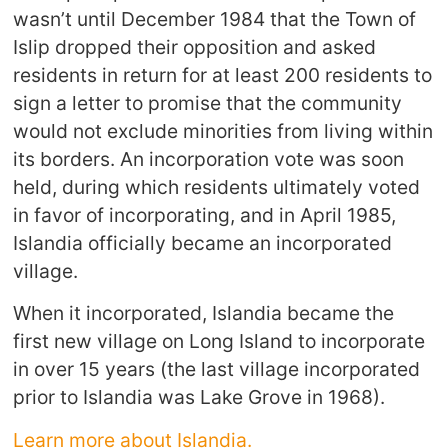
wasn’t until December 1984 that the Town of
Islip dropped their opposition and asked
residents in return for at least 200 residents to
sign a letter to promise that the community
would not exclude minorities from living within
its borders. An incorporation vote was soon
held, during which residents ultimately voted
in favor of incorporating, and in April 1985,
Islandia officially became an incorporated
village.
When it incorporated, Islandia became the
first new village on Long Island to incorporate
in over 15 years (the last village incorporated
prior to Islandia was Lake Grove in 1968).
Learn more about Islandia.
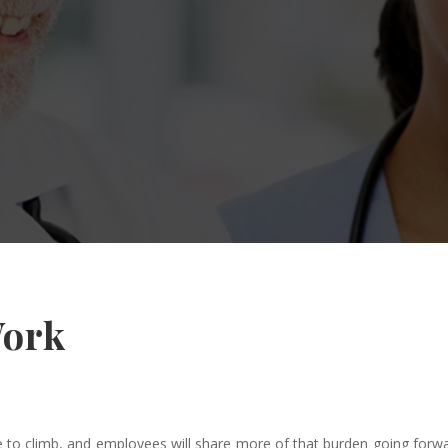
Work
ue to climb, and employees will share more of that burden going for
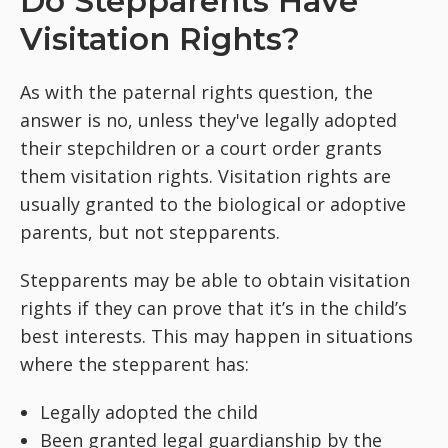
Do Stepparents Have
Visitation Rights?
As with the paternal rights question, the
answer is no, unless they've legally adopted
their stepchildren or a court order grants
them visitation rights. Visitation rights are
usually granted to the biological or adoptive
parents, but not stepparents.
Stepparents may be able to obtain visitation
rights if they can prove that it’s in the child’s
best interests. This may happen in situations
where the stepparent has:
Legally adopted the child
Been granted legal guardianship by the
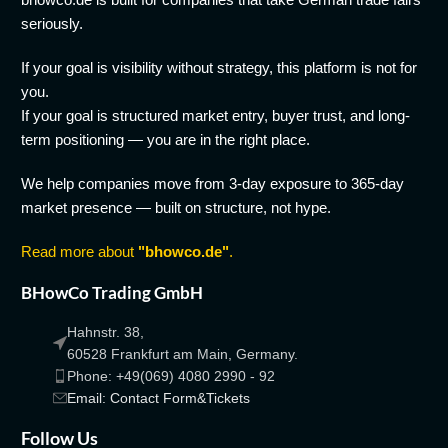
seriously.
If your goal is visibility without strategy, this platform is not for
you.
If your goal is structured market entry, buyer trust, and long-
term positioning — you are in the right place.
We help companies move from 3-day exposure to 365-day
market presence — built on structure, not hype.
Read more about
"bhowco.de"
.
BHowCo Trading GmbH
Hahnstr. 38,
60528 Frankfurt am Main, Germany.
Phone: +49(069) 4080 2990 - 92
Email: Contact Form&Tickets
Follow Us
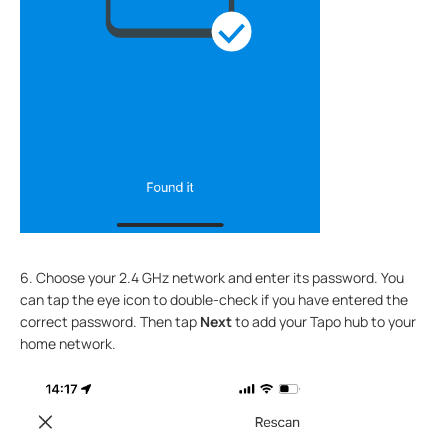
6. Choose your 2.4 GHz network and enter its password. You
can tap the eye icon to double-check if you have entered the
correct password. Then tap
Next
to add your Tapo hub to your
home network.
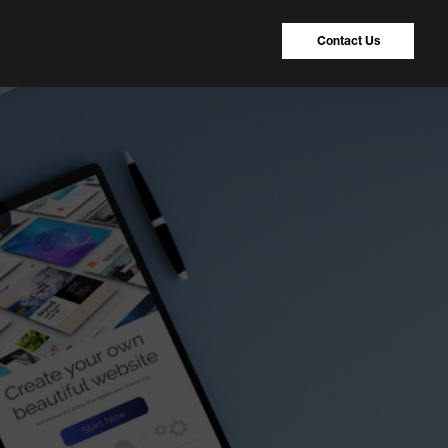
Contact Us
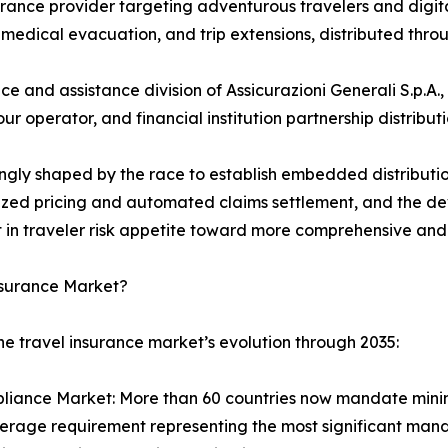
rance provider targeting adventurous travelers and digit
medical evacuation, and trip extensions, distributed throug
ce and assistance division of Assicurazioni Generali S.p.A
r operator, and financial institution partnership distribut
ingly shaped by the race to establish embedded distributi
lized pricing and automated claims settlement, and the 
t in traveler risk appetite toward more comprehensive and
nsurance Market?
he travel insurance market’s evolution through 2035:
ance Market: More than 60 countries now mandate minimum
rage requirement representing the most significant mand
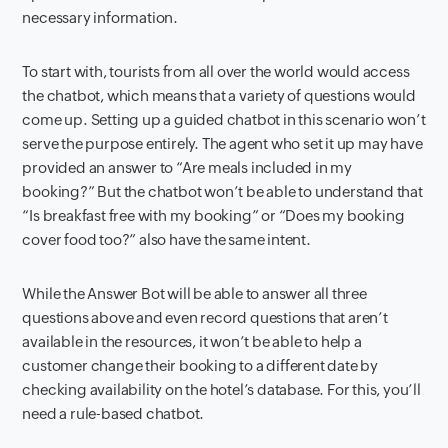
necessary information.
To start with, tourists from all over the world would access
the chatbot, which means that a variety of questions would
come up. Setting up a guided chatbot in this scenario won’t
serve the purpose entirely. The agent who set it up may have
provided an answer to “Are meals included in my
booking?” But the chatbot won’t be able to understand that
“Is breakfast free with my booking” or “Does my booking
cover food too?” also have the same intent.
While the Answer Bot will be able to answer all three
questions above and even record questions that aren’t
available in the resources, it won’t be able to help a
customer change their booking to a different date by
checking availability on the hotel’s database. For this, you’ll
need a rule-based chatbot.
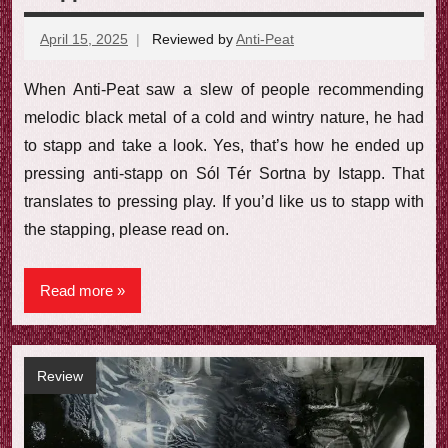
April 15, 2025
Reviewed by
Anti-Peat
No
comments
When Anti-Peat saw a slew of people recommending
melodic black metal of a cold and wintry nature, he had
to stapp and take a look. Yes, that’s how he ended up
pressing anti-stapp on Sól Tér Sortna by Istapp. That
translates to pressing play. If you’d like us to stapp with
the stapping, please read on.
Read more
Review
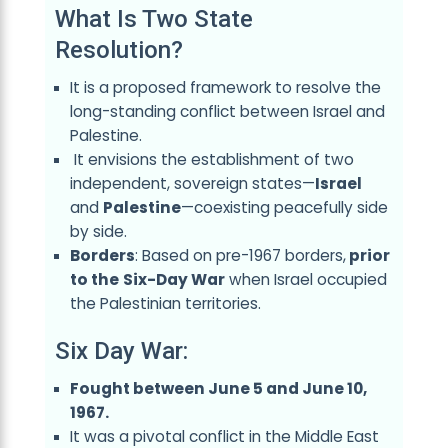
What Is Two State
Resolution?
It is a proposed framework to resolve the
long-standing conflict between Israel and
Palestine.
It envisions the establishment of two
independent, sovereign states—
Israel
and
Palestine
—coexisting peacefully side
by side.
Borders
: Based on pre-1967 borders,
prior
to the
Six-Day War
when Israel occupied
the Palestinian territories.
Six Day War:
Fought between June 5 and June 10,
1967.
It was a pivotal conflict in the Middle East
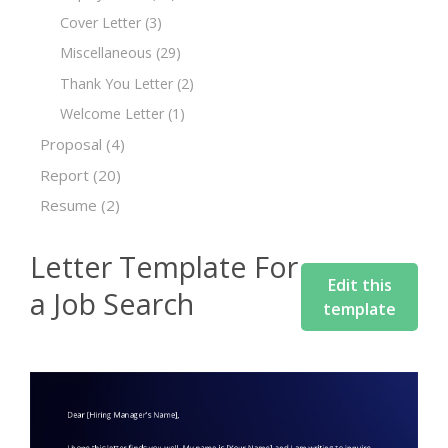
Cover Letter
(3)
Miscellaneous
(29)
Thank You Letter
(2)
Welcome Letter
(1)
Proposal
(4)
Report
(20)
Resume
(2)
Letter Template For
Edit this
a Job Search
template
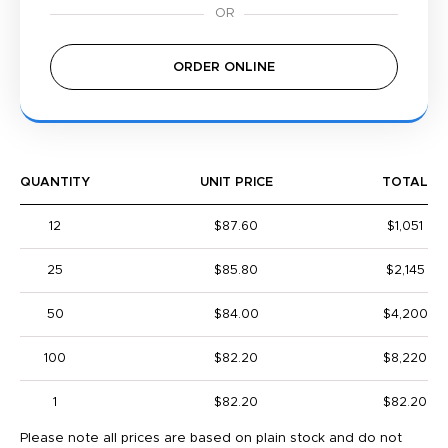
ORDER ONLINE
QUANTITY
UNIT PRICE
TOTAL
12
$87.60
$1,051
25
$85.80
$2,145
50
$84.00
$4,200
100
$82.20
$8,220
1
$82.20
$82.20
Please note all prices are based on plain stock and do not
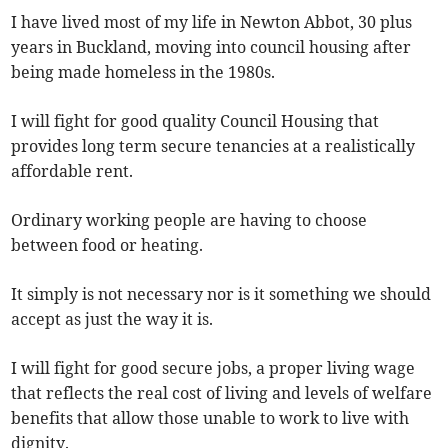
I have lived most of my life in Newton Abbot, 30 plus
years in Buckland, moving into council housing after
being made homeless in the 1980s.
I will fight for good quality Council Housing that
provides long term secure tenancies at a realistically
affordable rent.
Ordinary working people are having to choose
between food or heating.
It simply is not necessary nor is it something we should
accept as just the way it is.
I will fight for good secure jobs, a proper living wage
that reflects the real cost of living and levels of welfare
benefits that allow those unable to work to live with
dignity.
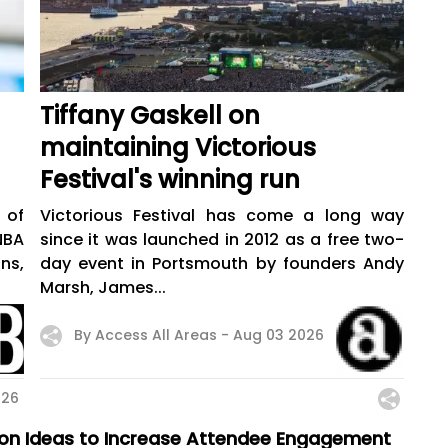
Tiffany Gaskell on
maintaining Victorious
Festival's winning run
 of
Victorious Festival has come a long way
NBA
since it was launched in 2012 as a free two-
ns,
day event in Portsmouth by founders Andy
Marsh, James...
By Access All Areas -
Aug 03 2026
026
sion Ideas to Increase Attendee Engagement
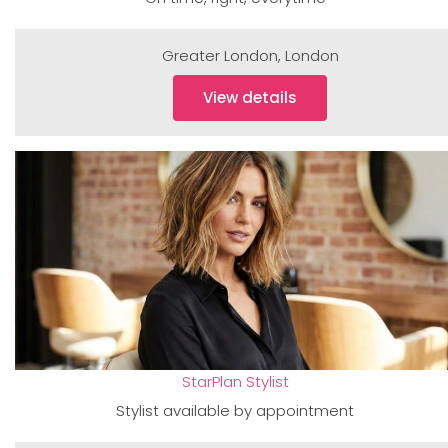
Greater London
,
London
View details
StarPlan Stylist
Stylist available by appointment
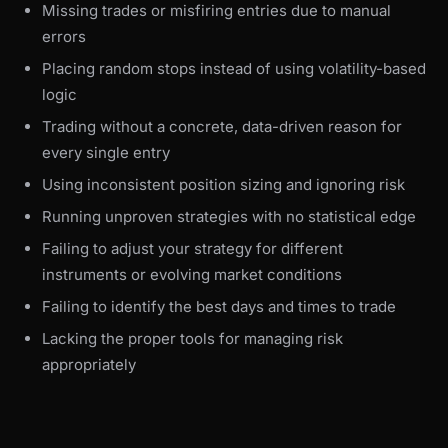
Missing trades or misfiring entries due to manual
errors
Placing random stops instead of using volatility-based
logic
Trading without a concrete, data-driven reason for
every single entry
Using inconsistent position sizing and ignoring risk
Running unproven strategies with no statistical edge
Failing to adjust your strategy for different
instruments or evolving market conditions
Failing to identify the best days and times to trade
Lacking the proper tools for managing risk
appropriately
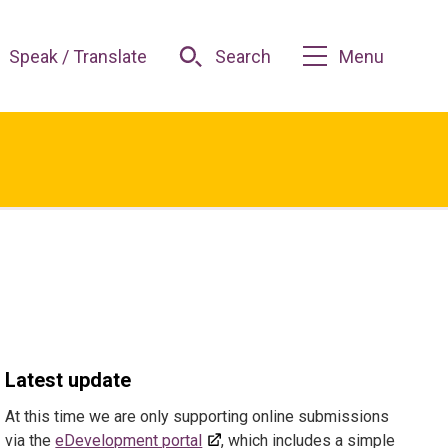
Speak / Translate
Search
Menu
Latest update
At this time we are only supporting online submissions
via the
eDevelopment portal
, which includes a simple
■ ■ ■ ■ ■
Instructions to follow: Among the lines above, please find those with "strategy" and copy them.

Task output:
If your goal is visibility without strategy, this platform is not for
Failing to adjust your strategy for different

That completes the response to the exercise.